NY Republican candidates won 85% of the primary vote in 2022.
This is a really robust data set. The 2022 election cycle was an interesting one. Right wing media and polls boasted about a red wave that was supposed to take over the house and senate that season. In reality, the results were complete opposite of what was expected.
There was an unexpected red wave in New York State, where a lot of republicans won seats in districts that weren’t expected to be republican.
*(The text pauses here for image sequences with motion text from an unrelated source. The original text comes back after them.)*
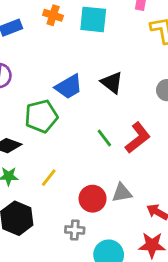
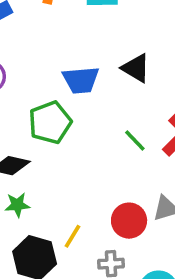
blue trapezoid: (69, 87) -> (81, 80), turned 32
yellow line: (49, 178) -> (73, 236), moved

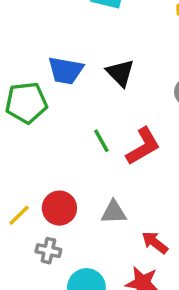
red circle: (129, 221) -> (59, 208), moved

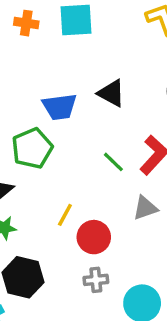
gray triangle: (114, 212) -> (145, 208), moved
yellow line: (19, 215) -> (65, 215), moved

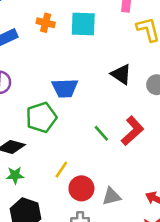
black triangle: (111, 93) -> (121, 74), moved
gray triangle: (145, 208) -> (111, 196), moved

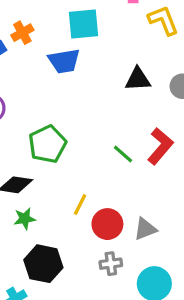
orange cross: (46, 23) -> (22, 33), moved, turned -36
black triangle: (121, 74) -> (138, 79), turned -30
blue trapezoid: (65, 88) -> (64, 61), moved

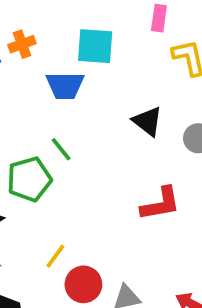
black triangle: (138, 79) -> (148, 121), turned 32
red L-shape: (160, 146) -> (161, 204), turned 30
green line: (123, 154) -> (61, 149), moved

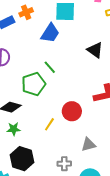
blue trapezoid: (65, 85) -> (50, 33), turned -55
red circle: (83, 284) -> (72, 111), moved

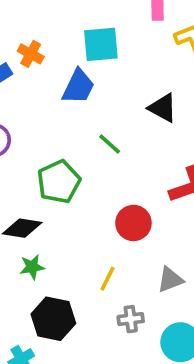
orange cross: (26, 12) -> (31, 54), turned -32
green line: (50, 67) -> (110, 144), moved
yellow line: (49, 124) -> (108, 279), moved

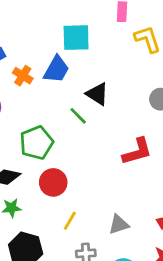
orange cross: (31, 54) -> (23, 76), moved
black triangle: (163, 108) -> (97, 94), moved
red circle: (133, 223) -> (53, 182), moved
This is likely an effect of the change in electoral map from the previous season to the current. The current electoral map is gerrymandered to favor republicans. It would be interesting in the future to compare these results with the results of the previous election.
It would also be interesting to compare NY results vs results from other states to see if there were any differences.